While the Truman Show is an iconic film that invites us to reflect on our media-choked environment, American Beauty goes one level deeper: similar to Truman, the characters in American Beauty are born inside a completely molded environment: Suburban Utopia. And although this setting, with its agreeable houses, cars, gardens and people, is designed to provide for every human need, something is somehow missing. American Beauty portrays a life too organized, too molded, too artificial, too plastic… and the nature within people that resists.
The main protagonist is Lester Burnham (Kevin Spacey), a man in his mid-life crisis, whose life is turned upside down by a superficial crush on one of his teenage daughters friends. His wife Caroline (Annette Bening) has an obsession of her own; her public appearance. While their daughter Jane is rebelling against the hypocritical Ken en Barbie appearance of her parents.
Only Ricky Fits, the drug-dealing boy next door, is able to look beyond conventional notions of attractiveness and find beauty in non-promiscuous, solemn girls as well as in plastic bags floating in the wind. When many criticize the movie, they say, "Where's the beauty in a plastic bag?" And that's the point. Look closer.

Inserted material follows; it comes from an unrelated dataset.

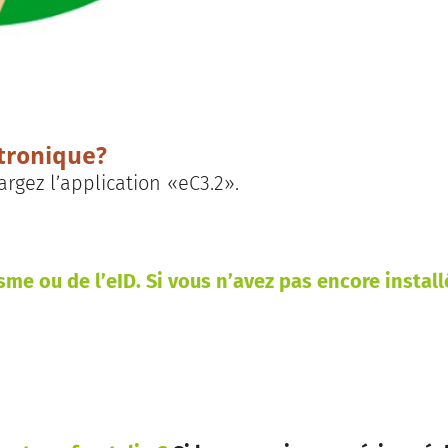
tronique?
argez l’application «eC3.2».
sme ou de l’eID. Si vous n’avez pas encore install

American Beauty is a profound portrait of some of the issues many people in today's Western world are struggling with: appearance, success, self-fulfillment, and the chances of getting to know your loved ones on a deeper level. It not only entertains while you're watching it but also drops subtle questions in your head about the nature of human behavior, the effort we put in molding and improving our lives, the things we win, the things we loose. How our natural environment has been replaced by a designed environment. How Nature likes to hide itself.
Passed: Truman Show (1998), Fight Club (1999), Magnolia (1999).